* _Assignment_: Only the lines from the one containing "５月１６日（土） １０時０５" through the last line of the data are to be written out, exactly and in full.

* _Material for the task_:
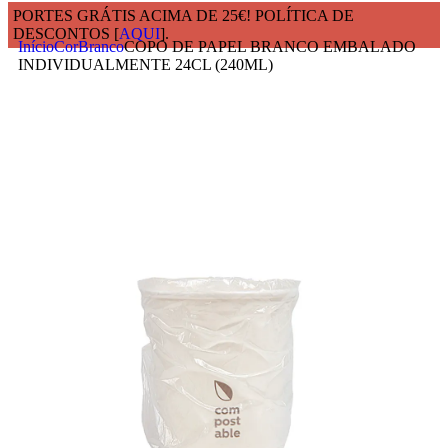
PORTES GRÁTIS ACIMA DE 25€! POLÍTICA DE
DESCONTOS [
AQUI
].
Início
Cor
Branco
COPO DE PAPEL BRANCO EMBALADO
INDIVIDUALMENTE 24CL (240ML)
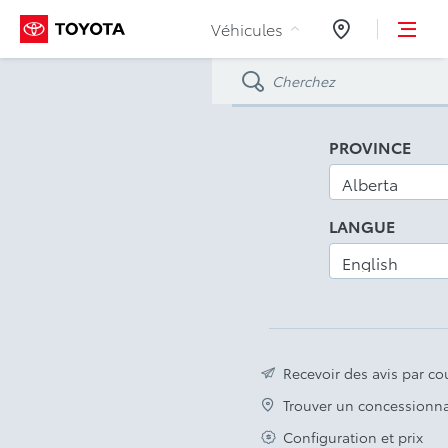
Aller au contenu
Véhicules
Concessionnair
PROVINCE
LANGUE
Recevoir des avis par cou
Trouver un concessionna
Configuration et prix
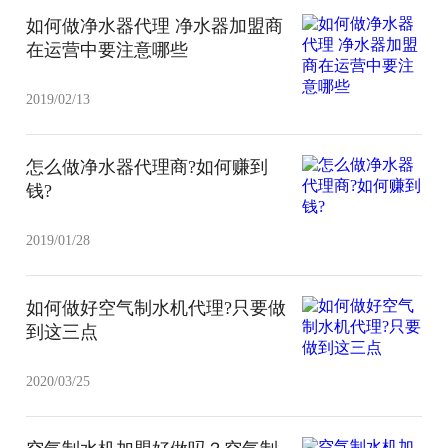
如何做净水器代理 净水器加盟商
在运营中要注意哪些
2019/02/13
怎么做净水器代理商?如何赚到
钱?
2019/01/28
如何做好空气制水机代理?只要做
到这三点
2020/03/25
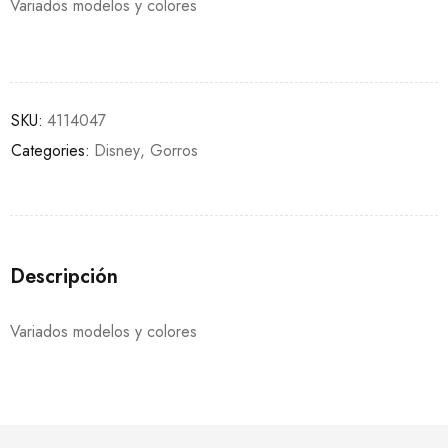
Variados modelos y colores
SKU:
4114047
Categories:
Disney
,
Gorros
Descripción
Variados modelos y colores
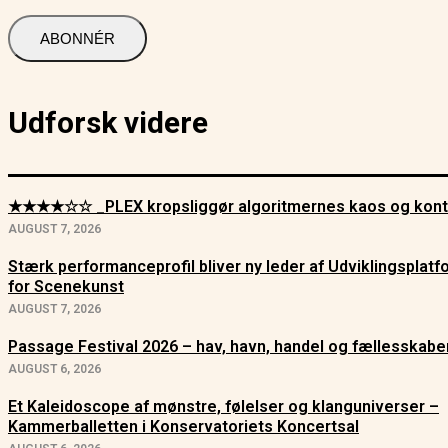
Udforsk videre
★★★★☆☆ _PLEX kropsliggør algoritmernes kaos og kont
AUGUST 7, 2026
Stærk performanceprofil bliver ny leder af Udviklingsplat
for Scenekunst
AUGUST 7, 2026
Passage Festival 2026 – hav, havn, handel og fællesskabe
AUGUST 6, 2026
Et Kaleidoscope af mønstre, følelser og klanguniverser –
Kammerballetten i Konservatoriets Koncertsal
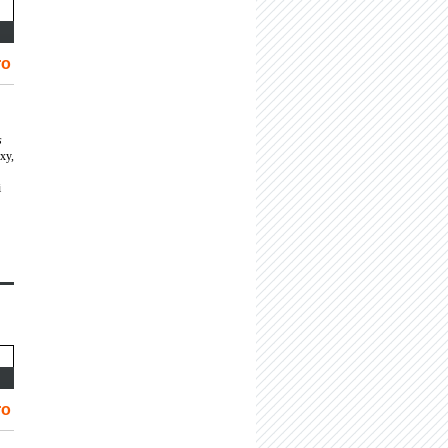
ro
s
exy,
i
ro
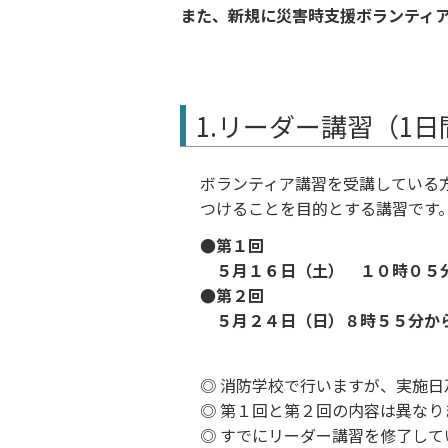
また、新規に災害時支援ボランティ
1.リーダー講習（1
ボランティア講習を受講している
つけることを目的とする講習です
●第１回
５月１６日（土） １０時０５
●第２回
５月２４日（日）８時５５分か
◎ 消防学校で行いますが、実施
◎ 第１回と第２回の内容は異な
◎ すでにリーダー講習を修了して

* _Exercise response_:
５月１６日（土） １０時０５
●第２回
５月２４日（日）８時５５分か
◎ 消防学校で行いますが、実施
◎ 第１回と第２回の内容は異な
◎ すでにリーダー講習を修了して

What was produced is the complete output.